平穏で暖かな家庭・・・・・・である、はずだった。
一人の弁護士であり、夫であり、父である人物の失踪から、物語に黒い影が差します。
ページを追うごとに、絡みつくように深まっていく、破滅の匂い。
夥しい負の連鎖を抱えながら、現実を生きる彼ら、彼女たちは、
結末へと進んでいきます。
本書に通底するのは、著者様が「ずっと考えているテーマ」であるとのこと。
卓越した心理描写、構成、洞察力。
すべてを駆使したうえで描かれた暴力のドグマと、
圧倒的なその力の前になお立つ(立つしかないともいえますが)人々の姿に、
人間というとても長い間悲しい学習をする生き物の業と、可能性を感じました。
ストーリーの深みや内容の重さに比して、文章は無駄がなく、
けれど滑らかに進んでいきます。
読みやすく、重い。それでも、いいお話を読ませていただいた、充足の気持ちです。
人を描くことの難しさと未来を、一書き手として学ばせていただいたこともまた、
付言したく思います。
ある日突然、夫が失踪した。
そんな風に始まった物語。
まず思うのは、落ち着いていて、激しく動揺しない主人公への違和感。
夫を探そうとするし、心配もしているけれど、感情を強く波立たせない彼女がどこか歪に見えて気になります。
彼女はなぜ、こんなに静かなのだろうか?
勉強が出来て、母を気遣う優しい息子。
高圧的で言動に容赦のない義父。
息子の失踪よりも、夫の言動を気にする義母。
知らなかった夫の浮気と仕事上のトラブル。
淡々と語られる物語は、静かでいてどこか固く張り詰めていて、登場人物の心の機微をつぶさに描写しています。

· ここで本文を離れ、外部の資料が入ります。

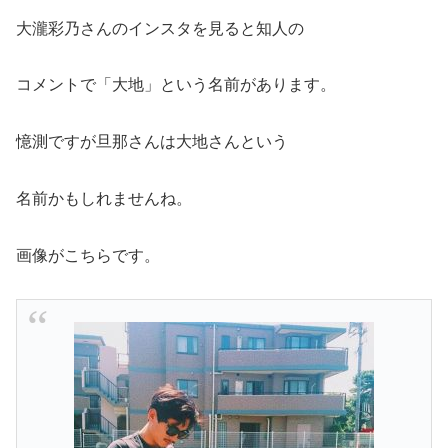
大瀧彩乃さんのインスタを見ると知人の
コメントで「大地」という名前があります。
憶測ですが旦那さんは大地さんという
名前かもしれませんね。
画像がこちらです。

夫を探す内見えてくる隠されていた真実は、読者の心にどう映るでしょうか。
私は、誰もが落ちるかもしれない闇と、愛情と再生を描いた物語だと思います。
お薦め致します。
この作者様が、人間の心のダークサイドにスポットライトを当てるような作品を描かれるときにはいつも、
卓越した描写力と、心の機微を掬い取るような筆致に圧倒されます。
この物語も読んでいただければ、冒頭から圧倒されると思います。
鎌倉の春の朝の風景が繊細に紡がれ、緑の匂いまで立ち上るようです。
それなのに。
その美しさの裏側にじわりと忍び寄る不穏、夫の不在がもたらす確実な違和、主人公の心のざわめき
物語をさらに鮮やかに彩る「ザ・鎌倉夫人」な義母像、典型的なアッパークラスの子供(のように見える。これからどう変わっていくかわからないから)落ち着いた雰囲気の息子像。
これらのサブキャラクターが鮮やかだからこそ、物語の不穏さが、さらに濃く色づきます。
自然描写と心情が呼応する形で見事に表現されているので、気がつけば物語の中に没入してしまう自分に気がつきます。
きっと皆様も私と同じような感想を持つのではないかと、私は思います。
美しく、穏やかで、静かなのに確実に不穏、優しさの中に影が差す、そんな極上のヒューマンドラマの予感がします。
ぜひ、多くの方にこの物語世界に触れてほしいと強く思います。